2018 in retrospect: Africa
 
Congolese "Miracle Doctor" Denis Mukwege. SAFIN HAMED / AFP

2018 was a bustling year on the African continent filled with elections and inaugurations that marked shifts in power from Liberia to Zimbabwe but also on a more grassroot level like in Tunisia where the capital elected its first female mayor.

Moving away from years of tension also seemed to be on the menu for many countries, including Ethiopia and Eritrea, who resumed friendly exchanges after falling out two decades ago.

However, regional unrest in Cameroon, Nigeria and DRC could not be ignored.
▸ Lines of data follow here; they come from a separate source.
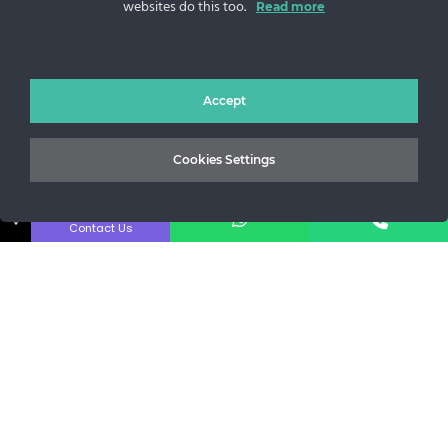
websites do this too.
Read more
Sos. Stefan cel Mare 46
+40 727 225 262
bianca@blana.ro
Accept
Cookies Settings
↓
Contact Us
Noutati Casa de blanuri MG
Aboneaza-te la newsletter pentru a fi la curent cu tot ce e
nou.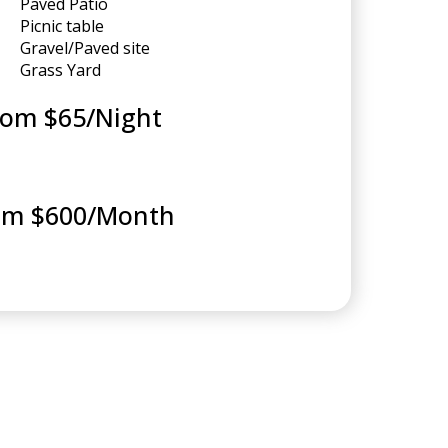
Paved Patio
Picnic table
Gravel/Paved site
Grass Yard
rom $65/Night
om $600/Month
Some countries clamped down on online freedom of speech, such as Uganda where vocal opposition politicians including pop star-turned-lawmaker Bobi Wine were imprisoned and allegedly beaten by government forces.

This year also saw the international recognition of “Dr Miracle”, the Congolese gynaecologist Denis Mukwege who has spent over twenty years carrying out reconstructive surgery on women who had been victims of rape and sexual violence. He jointly received the 2018 Nobel Peace Prize, along with women’s rights campaigner Nadia Murad, an Iraqi Yazidi woman who escaped from the Islamic State armed group after being sold into sex slavery.

France also promised to return 26 pieces of art that had been take from Benin during the colonial era while Senegal inaugurated a Black heritage Museum.